··· EXERCISE DATA

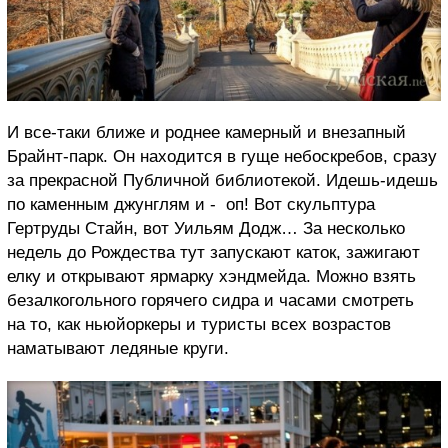
И все-таки ближе и роднее камерный и внезапный
Брайнт-парк. Он находится в гуще небоскребов, сразу
за прекрасной Публичной библиотекой. Идешь-идешь
по каменным джунглям и - оп! Вот скульптура
Гертруды Стайн, вот Уильям Додж… За несколько
недель до Рождества тут запускают каток, зажигают
елку и открывают ярмарку хэндмейда. Можно взять
безалкогольного горячего сидра и часами смотреть
на то, как ньюйоркеры и туристы всех возрастов
наматывают ледяные круги.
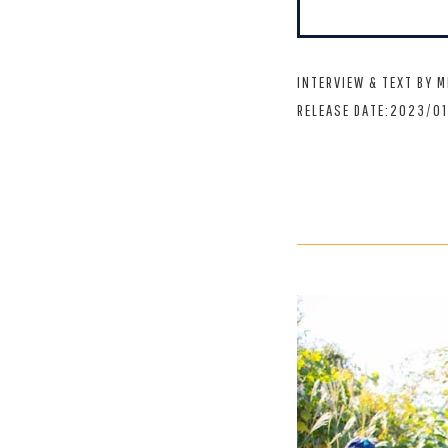
INTERVIEW & TEXT BY 
RELEASE DATE:2023/0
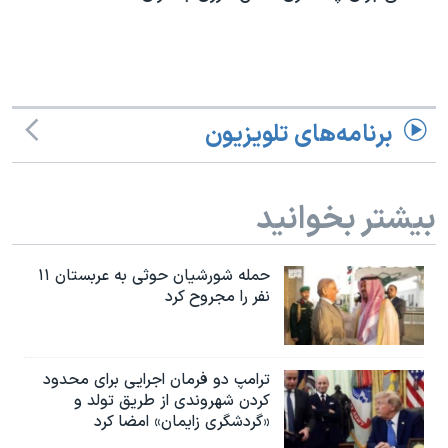
اسرائیل در جنگ
نرگس محمدی برنده جایزه نوبل صلح
همایش محافظه‌کاران آمریکا «سی‌پک»
صفحه‌های ویژه
برنامه‌های تلویزیون
سفر پرزیدنت ترامپ به چین
بیشتر بخوانید
حمله شورشیان حوثی به عربستان ۱۱
نفر را مجروح کرد
ترامپ دو فرمان اجرایی برای محدود
کردن شهروندی از طریق تولد و
«گردشگری زایمان» امضا کرد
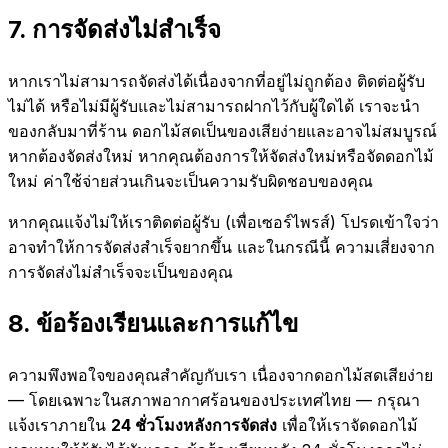
7
.
การจัดส่งไม่สำเร็จ
หากเราไม่สามารถจัดส่งได้เนื่องจากที่อยู่ไม่ถูกต้อง ติดต่อผู้รับ
ไม่ได้ หรือไม่มีผู้รับและไม่สามารถฝากไว้กับผู้ใดได้ เราจะนำ
ของกลับมาที่ร้าน ดอกไม้สดเป็นของเสียง่ายและอาจไม่สมบูรณ์
หากต้องจัดส่งใหม่ หากคุณต้องการให้จัดส่งใหม่หรือจัดดอกไม้
ใหม่ ค่าใช้จ่ายส่วนเกินจะเป็นความรับผิดชอบของคุณ
หากคุณแจ้งไม่ให้เราติดต่อผู้รับ (เพื่อเซอร์ไพรส์) โปรดเข้าใจว่า
อาจทำให้การจัดส่งสำเร็จยากขึ้น และในกรณีนี้ ความเสี่ยงจาก
การจัดส่งไม่สำเร็จจะเป็นของคุณ
8
.
ข้อร้องเรียนและการแก้ไข
ความพึงพอใจของคุณสำคัญกับเรา เนื่องจากดอกไม้สดเสียง่าย
— โดยเฉพาะในสภาพอากาศร้อนของประเทศไทย — กรุณา
แจ้งเราภายใน
24 ชั่วโมงหลังการจัดส่ง
เพื่อให้เราจัดดอกไม้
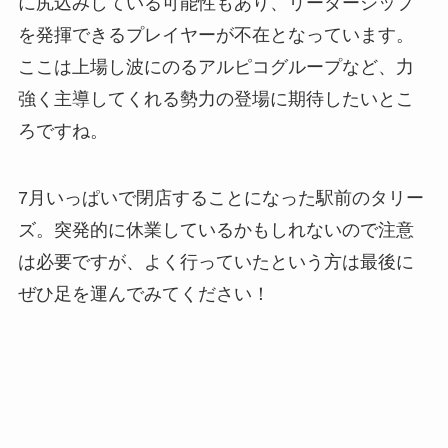
に尻込みしている可能性もあり、リーダーシップ
を発揮できるプレイヤーが不在となっています。
ここは上場し波にのるアルピコグループなど、力
強く主導してくれる勢力の登場に期待したいとこ
ろですね。
7月いっぱいで閉店することになった駅前のタリー
ズ。突発的に休業しているかもしれないので注意
は必要ですが、よく行っていたという方は最後に
ぜひ足を運んでみてください！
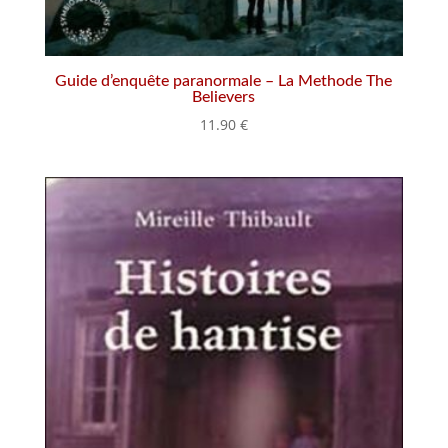
Guide d’enquête paranormale – La Methode The
Believers
11.90
€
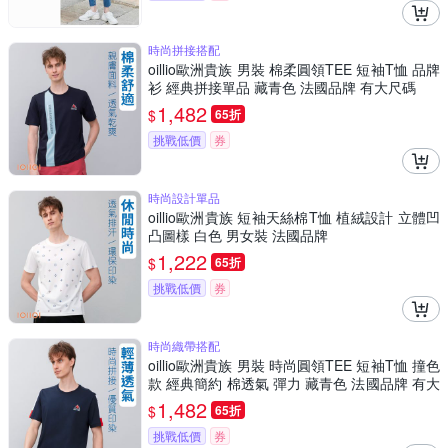
時尚拼接搭配
oillio歐洲貴族 男裝 棉柔圓領TEE 短袖T恤 品牌
衫 經典拼接單品 藏青色 法國品牌 有大尺碼
1,482
$
65折
挑戰低價
券
時尚設計單品
oillio歐洲貴族 短袖天絲棉T恤 植絨設計 立體凹
凸圖樣 白色 男女裝 法國品牌
1,222
$
65折
挑戰低價
券
時尚織帶搭配
oillio歐洲貴族 男裝 時尚圓領TEE 短袖T恤 撞色
款 經典簡約 棉透氣 彈力 藏青色 法國品牌 有大
尺碼
1,482
$
65折
挑戰低價
券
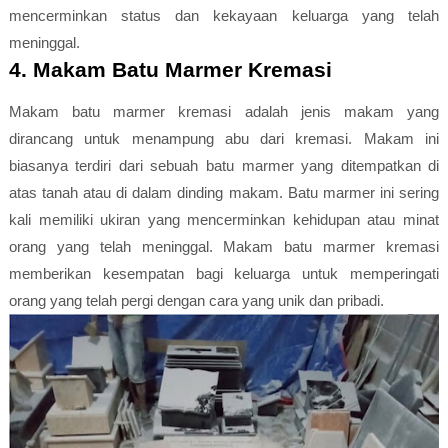
mencerminkan status dan kekayaan keluarga yang telah
meninggal.
4. Makam Batu Marmer Kremasi
Makam batu marmer kremasi adalah jenis makam yang
dirancang untuk menampung abu dari kremasi. Makam ini
biasanya terdiri dari sebuah batu marmer yang ditempatkan di
atas tanah atau di dalam dinding makam. Batu marmer ini sering
kali memiliki ukiran yang mencerminkan kehidupan atau minat
orang yang telah meninggal. Makam batu marmer kremasi
memberikan kesempatan bagi keluarga untuk memperingati
orang yang telah pergi dengan cara yang unik dan pribadi.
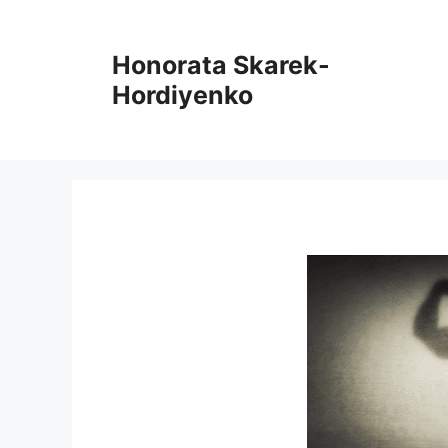
Springe
zum
Honorata Skarek-
Inhalt
Hordiyenko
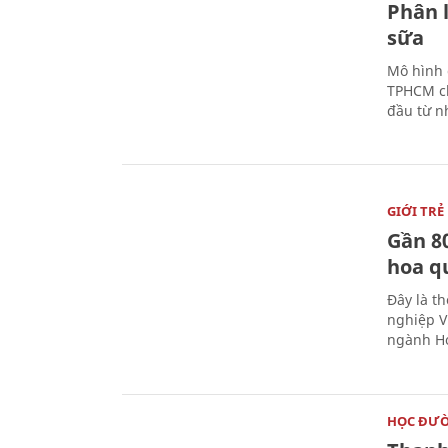
Phân 
sữa
Mô hình 
TPHCM ch
đầu từ n
GIỚI TRẺ
Gần 8
hoa q
Đây là t
nghiệp V
ngành Ho
HỌC ĐƯ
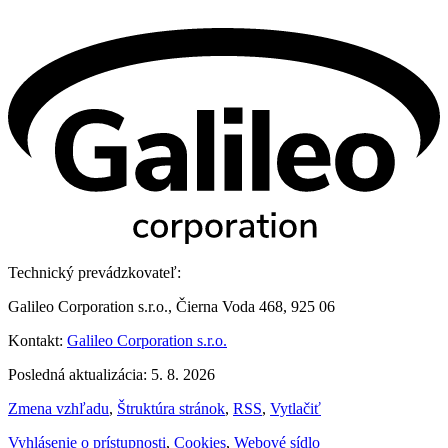
Technický prevádzkovateľ:
Galileo Corporation s.r.o., Čierna Voda 468, 925 06
Kontakt:
Galileo Corporation s.r.o.
Posledná aktualizácia: 5. 8. 2026
Zmena vzhľadu
,
Štruktúra stránok
,
RSS
,
Vytlačiť
Vyhlásenie o prístupnosti
,
Cookies
,
Webové sídlo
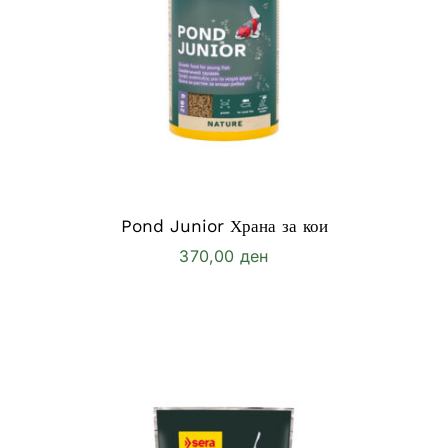
Pond Junior Храна за кои
370,00
ден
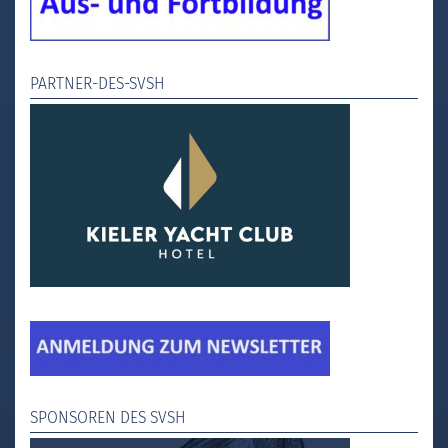
PARTNER-DES-SVSH
SPONSOREN DES SVSH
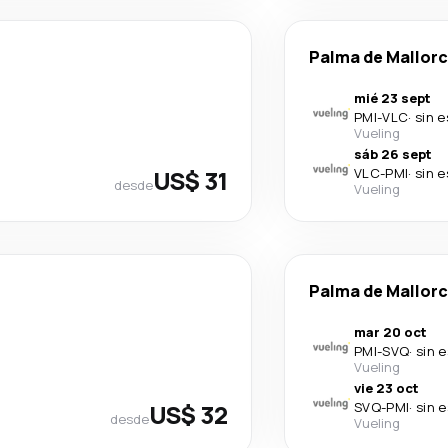
Palma de Mallor
mié 23 sept
PMI
-
VLC
·
sin 
Vueling
sáb 26 sept
US$ 31
VLC
-
PMI
·
sin 
desde
Vueling
Palma de Mallor
mar 20 oct
PMI
-
SVQ
·
sin 
Vueling
vie 23 oct
US$ 32
SVQ
-
PMI
·
sin 
desde
Vueling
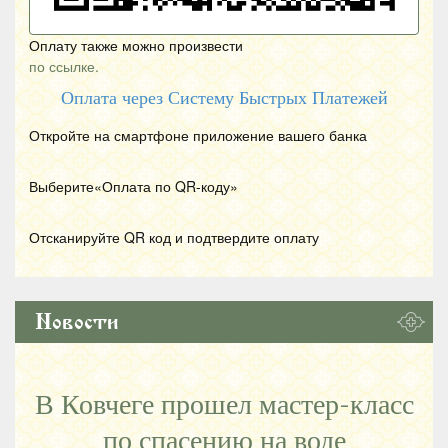
Оплату также можно произвести
по ссылке.
Оплата через Систему Быстрых Платежей
Откройте на смартфоне приложение вашего банка
Выберите«Оплата по
QR
-коду»
Отсканируйте
QR
код и подтвердите оплату
Новости
В Ковчеге прошел мастер-класс
по спасению на воде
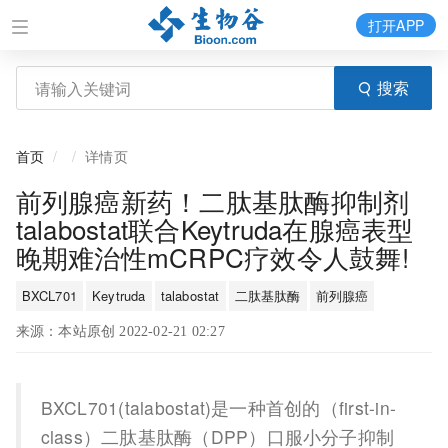
打开APP
搜索
首页
详情页
前列腺癌新药！二肽基肽酶抑制剂
talabostat联合Keytruda在腺癌表型
晚期难治性mCRPC疗效令人鼓舞!
BXCL701
Keytruda
talabostat
二肽基肽酶
前列腺癌
来源：本站原创 2022-02-21 02:27
BXCL701(talabostat)是一种首创的（first-in-
class）二肽基肽酶（DPP）口服小分子抑制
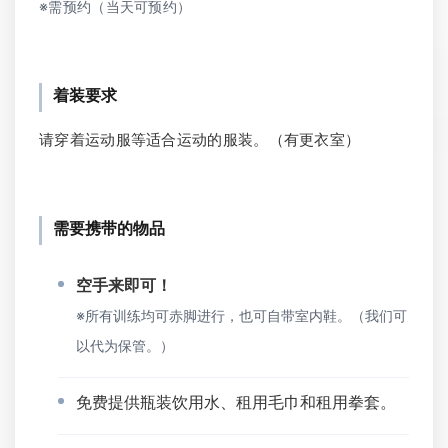
※需预约（当天可预约）
着装要求
请穿着运动服等适合运动的服装。（有更衣室）
需要携带的物品
空手来即可！
※所有训练均可赤脚进行，也可自带室内鞋。（我们可
以代为保管。）
免费提供瓶装饮用水、租用毛巾和租用拳套。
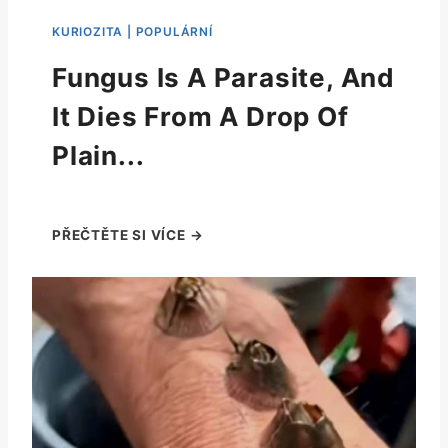
Fungus Is A Parasite, And
It Dies From A Drop Of
Plain...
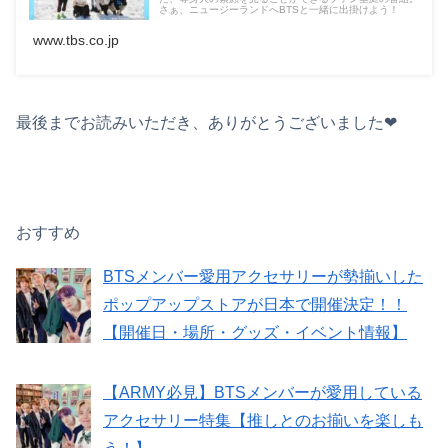
さぁ、ニュージーランドへBTSと一緒に出掛けよう！
www.tbs.co.jp
最後までお読みいただき、ありがとうございました❤︎
おすすめ
BTSメンバー愛用アクセサリーが勢揃いした
ポップアップストアが日本で開催決定！！
【開催日・場所・グッズ・イベント情報】
【ARMY必見】BTSメンバーが愛用している
アクセサリー特集【推しとのお揃いを楽しも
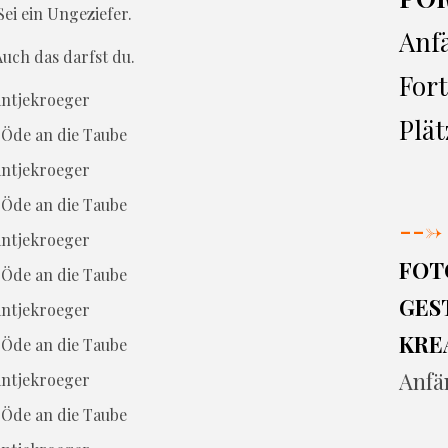
Sei ein Ungeziefer.
Anf
Auch das darfst du.
Fort
Plät
Öde an die Taube
Öde an die Taube
--->
FOT
Öde an die Taube
GEST
KRE
Öde an die Taube
Anfä
Öde an die Taube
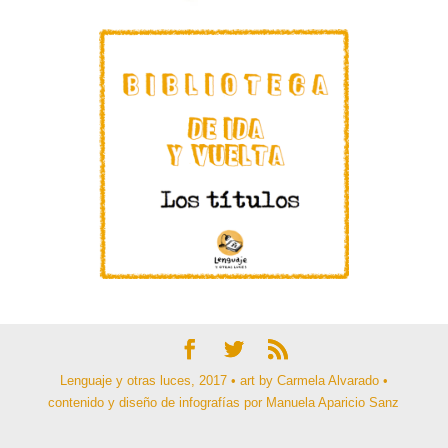
Lenguaje y otras luces, 2017 • art by Carmela Alvarado •
contenido y diseño de infografías por Manuela Aparicio Sanz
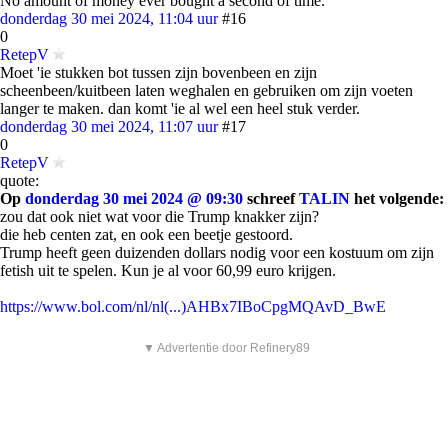
No amount of money ever bought a second of time.
donderdag 30 mei 2024, 11:04 uur
#16
0
RetepV
Moet 'ie stukken bot tussen zijn bovenbeen en zijn
scheenbeen/kuitbeen laten weghalen en gebruiken om zijn voeten
langer te maken. dan komt 'ie al wel een heel stuk verder.
donderdag 30 mei 2024, 11:07 uur
#17
0
RetepV
quote:
Op
donderdag 30 mei 2024 @ 09:30
schreef
TALIN
het volgende:
zou dat ook niet wat voor die Trump knakker zijn?
die heb centen zat, en ook een beetje gestoord.
Trump heeft geen duizenden dollars nodig voor een kostuum om zijn
fetish uit te spelen. Kun je al voor 60,99 euro krijgen.
https://www.bol.com/nl/nl(...)AHBx7IBoCpgMQAvD_BwE
▼ Advertentie door Refinery89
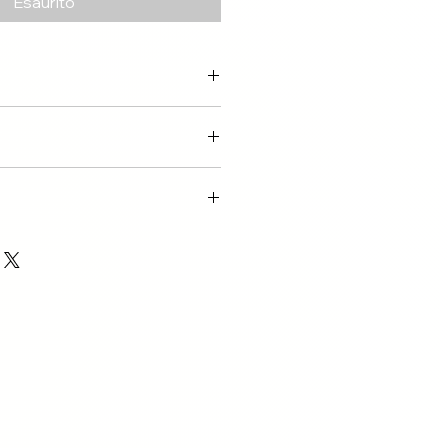
Esaurito
tagen über DHL
ay
 14 Tagen.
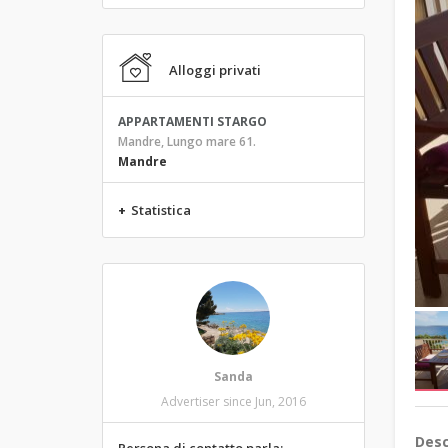
Alloggi privati
APPARTAMENTI STARGO
Mandre, Lungo mare 61.
Mandre
+
Statistica
Sanda
Advertiser since Jun, 2016
Desc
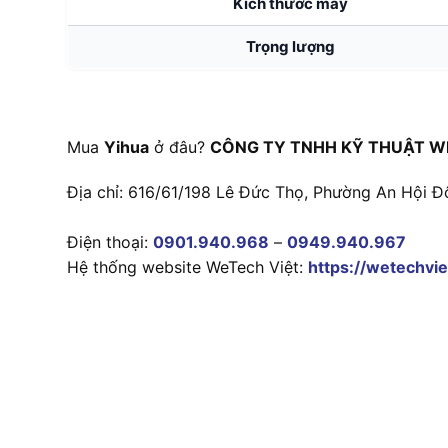
Kích thước máy
Trọng lượng
Mua
Yihua
ở đâu?
CÔNG TY TNHH KỸ THUẬT W
Địa chỉ: 616/61/198 Lê Đức Thọ, Phường An Hội Đ
Điện thoại:
0901.940.968
–
0949.940.967
Hệ thống website WeTech Việt:
https://wetechvie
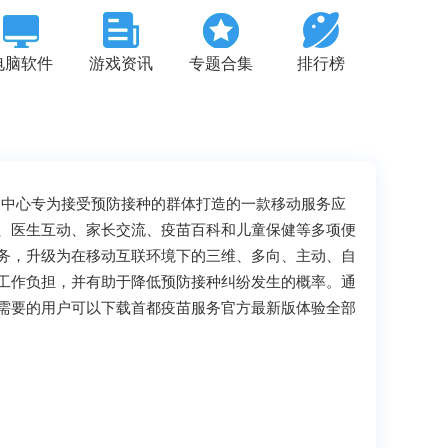
电脑软件
游戏资讯
专题合集
排行榜
控制中心专为接受预防接种的群体打造的一款移动服务应
、医生互动、家长交流、疫苗百科和儿童保健等多项便
务，升级为在移动互联环境下的三维、多向、主动、自
工作负担，并有助于降低预防接种纠纷发生的概率。通
需要的用户可以下载首都疫苗服务官方最新版体验全部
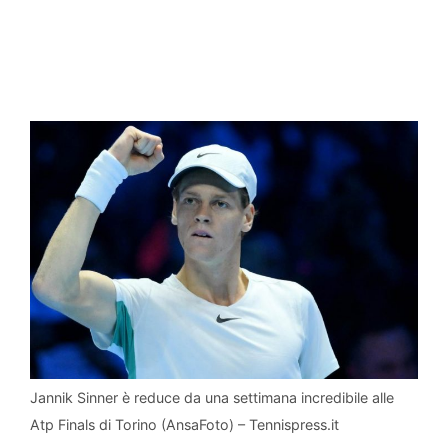
Jannik Sinner è reduce da una settimana incredibile alle
Atp Finals di Torino (AnsaFoto) – Tennispress.it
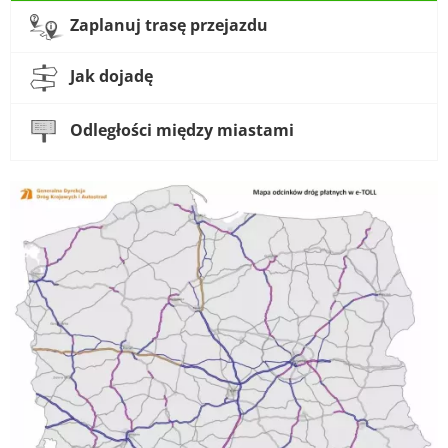
Zaplanuj trasę przejazdu
Jak dojadę
Odległości między miastami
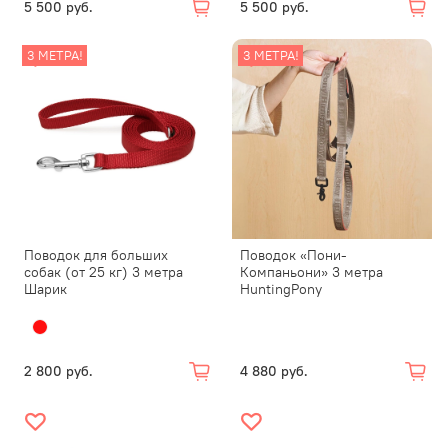
5 500 руб.
5 500 руб.
3 МЕТРА!
3 МЕТРА!
Поводок для больших
Поводок «Пони-
собак (от 25 кг) 3 метра
Компаньони» 3 метра
Шарик
HuntingPony
2 800 руб.
4 880 руб.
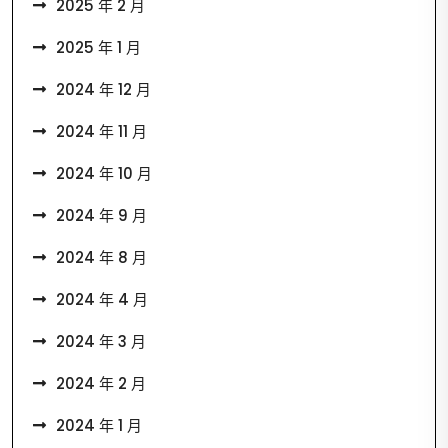
2025 年 2 月
2025 年 1 月
2024 年 12 月
2024 年 11 月
2024 年 10 月
2024 年 9 月
2024 年 8 月
2024 年 4 月
2024 年 3 月
2024 年 2 月
2024 年 1 月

······

### TASK ITEM
Find the lines above that contain the word "ดดอกไม" and collect them.

### RESPONSE
หากต้องจัดส่งใหม่ หากคุณต้องการให้จัดส่งใหม่หรือจัดดอกไม้
เพื่อให้เราจัดดอกไม้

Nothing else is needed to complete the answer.